His lips rise. “You’re just now realizing this, Lily?” He licks his bottom one. It blazes my skin.
“It’s just…you seem older,” I breathe. Stronger. Able to withstand things that the world throws at him.
“Time will do that,” he murmurs, his mouth so very close to mine. Kiss me.
“No,” I whisper. “It’s not time. It’s something else.” I inhale like our bodies have bound together, melded to him with no plan to separate.
His eyes glow with realization, sensing what I mean. He’s not frightened of me or my addiction or his own. He has rebuilt every ounce of self-worth that his father took from him.
He leans close. Kiss me. But his lips breeze past my cheek and stop at the hollow of my ear. “You remember how it all began?” His hands descend to my hips, diving towards my thighs. My fingers scrape along his toned shoulders, a sound tickling my throat.
I gather my breath to ask, “Me and you?” How we began. He guides me somewhere, my feet dazedly following his lead. And the backs of my legs hit the edge of the bed. A nautical comforter with tiny anchors printed across.
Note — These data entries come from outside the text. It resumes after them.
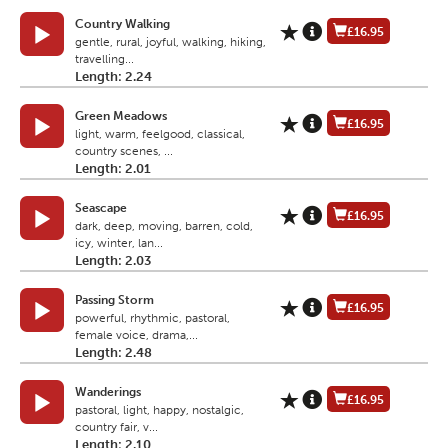
Country Walking
£16.95
gentle, rural, joyful, walking, hiking,
travelling...
Length: 2.24
Green Meadows
£16.95
light, warm, feelgood, classical,
country scenes, ...
Length: 2.01
Seascape
£16.95
dark, deep, moving, barren, cold,
icy, winter, lan...
Length: 2.03
Passing Storm
£16.95
powerful, rhythmic, pastoral,
female voice, drama,...
Length: 2.48
Wanderings
£16.95
pastoral, light, happy, nostalgic,
country fair, v...
Length: 2.10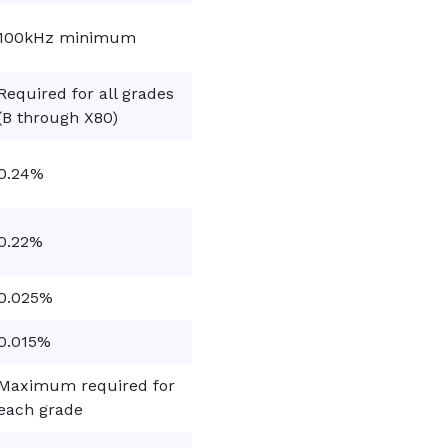
100kHz minimum
Required for all grades
(B through X80)
0.24%
0.22%
0.025%
0.015%
Maximum required for
each grade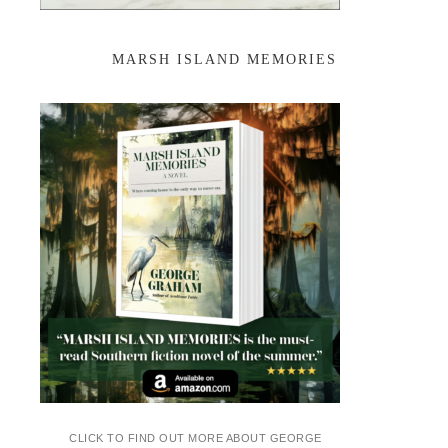
MARSH ISLAND MEMORIES
CLICK TO FIND OUT MORE ABOUT GEORGE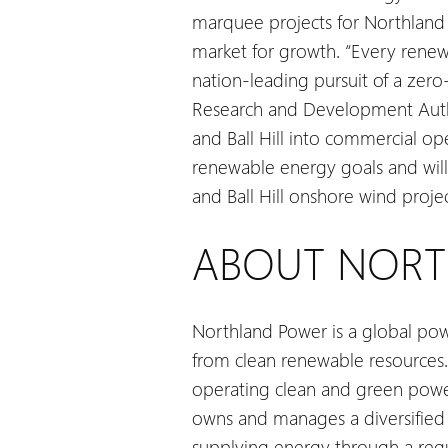
marquee projects for Northland 
market for growth.
“Every renewa
nation-leading pursuit of a zero
Research and Development Autho
and Ball Hill into commercial o
renewable energy goals and will 
and Ball Hill onshore wind proj
ABOUT NOR
Northland Power is a global pow
from clean renewable resources.
operating clean and green power 
owns and manages a diversified g
supplying energy through a regul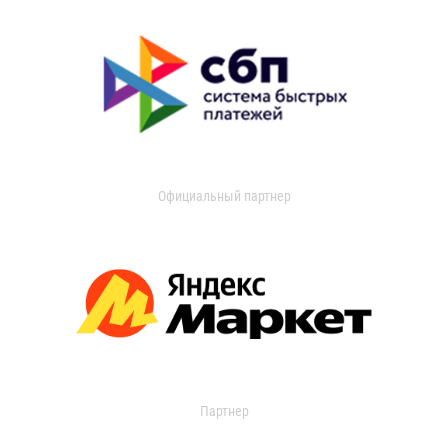
Официальный партнер
Партнер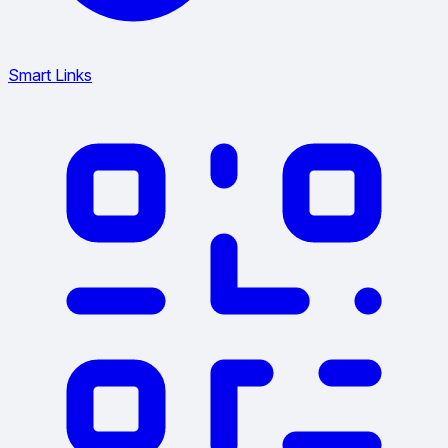
Smart Links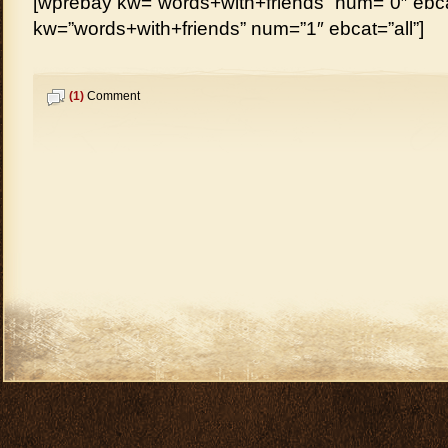
[wprebay kw=”words+with+friends” num=”0″ ebcat
kw=”words+with+friends” num=”1″ ebcat=”all”]
(1)
Comment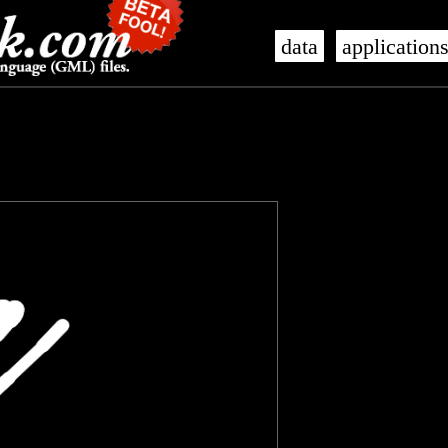
data
application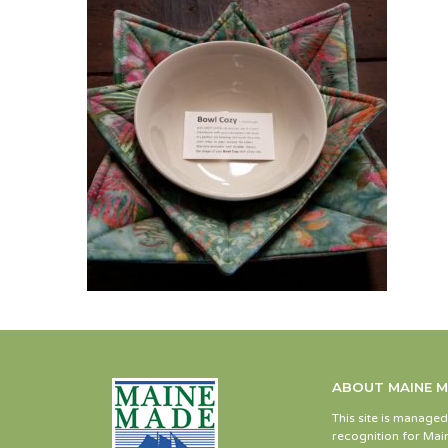
ABOUT MAINE 
This site is manage
recognition for Main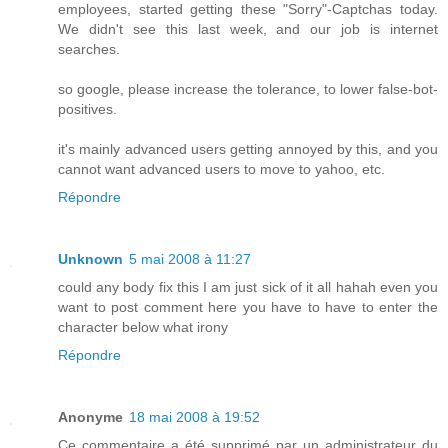
employees, started getting these "Sorry"-Captchas today.
We didn't see this last week, and our job is internet
searches.
so google, please increase the tolerance, to lower false-bot-
positives.
it's mainly advanced users getting annoyed by this, and you
cannot want advanced users to move to yahoo, etc.
Répondre
Unknown
5 mai 2008 à 11:27
could any body fix this I am just sick of it all hahah even you
want to post comment here you have to have to enter the
character below what irony
Répondre
Anonyme
18 mai 2008 à 19:52
Ce commentaire a été supprimé par un administrateur du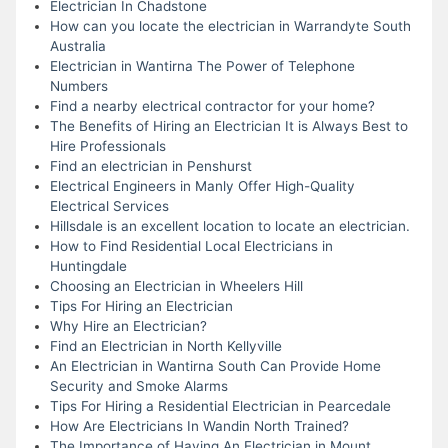
Electrician In Chadstone
How can you locate the electrician in Warrandyte South
Australia
Electrician in Wantirna The Power of Telephone
Numbers
Find a nearby electrical contractor for your home?
The Benefits of Hiring an Electrician It is Always Best to
Hire Professionals
Find an electrician in Penshurst
Electrical Engineers in Manly Offer High-Quality
Electrical Services
Hillsdale is an excellent location to locate an electrician.
How to Find Residential Local Electricians in
Huntingdale
Choosing an Electrician in Wheelers Hill
Tips For Hiring an Electrician
Why Hire an Electrician?
Find an Electrician in North Kellyville
An Electrician in Wantirna South Can Provide Home
Security and Smoke Alarms
Tips For Hiring a Residential Electrician in Pearcedale
How Are Electricians In Wandin North Trained?
The Importance of Having An Electrician in Mount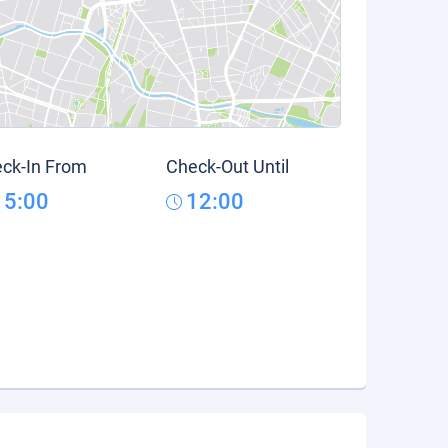
ck-In From
Check-Out Until
15:00
12:00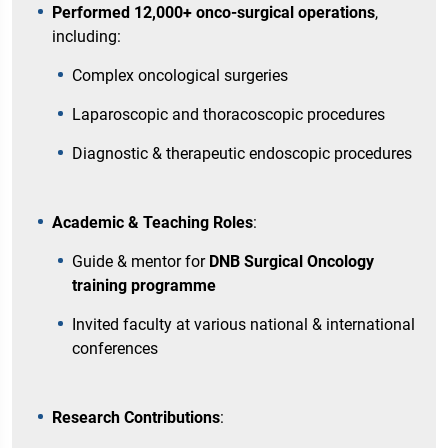
Performed 12,000+ onco-surgical operations
,
including:
Complex oncological surgeries
Laparoscopic and thoracoscopic procedures
Diagnostic & therapeutic endoscopic procedures
Academic & Teaching Roles
:
Guide & mentor for
DNB Surgical Oncology
training programme
Invited faculty at various national & international
conferences
Research Contributions
: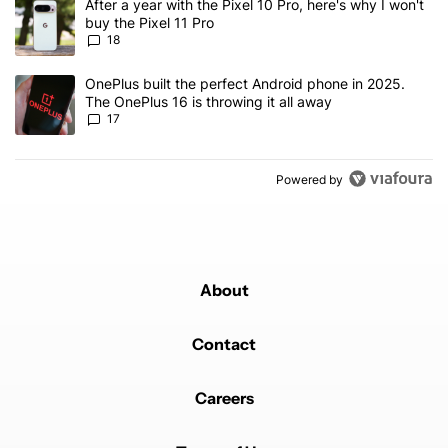
A trending article titled "After a year with the Pixel 10 Pro, here'
After a year with the Pixel 10 Pro, here's why I won't
buy the Pixel 11 Pro
18
A trending article titled "OnePlus built the perfect Android phone
OnePlus built the perfect Android phone in 2025.
The OnePlus 16 is throwing it all away
17
Powered by
About
Contact
Careers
“You and me,” he confirms.
I wrack my brain for the time, place and date, my brows scrunching. “We were five…or six, right?” I should know the moment, but there are just so many that belong to Loren Hale. Picking out the first one would take decades.
“No, not as friends, Lil.” He lifts underneath my arms and sets me perfectly on the bed. He leans my back against the soft mattress, and he hovers over me, his legs tangling with mine. Those amber eyes puncture straight through my skin. And into my heart. “You remember how we began? Us.”
Us…
The memory strikes me powerfully, and tears suddenly begin to brim. We were on my parent’s yacht. This yacht. This room. Almost four years ago. We were both twenty and broken and struggling to find a semblance of peace. And then he uttered the words that changed everything.
Let me try to be enough for you.
“You remember,” Lo breathes, his thumb brushing a stray tear.
“It was here.” My voice is a whisper.
He nods. “It was here.” His hypnotic expression pulls me into him, my pelvis bucking against his. He never breaks his soul-bearing gaze from mine. “Back then,” he says, “I was so addicted to you.” He truly smiles, a very, very rare one. “I still am.”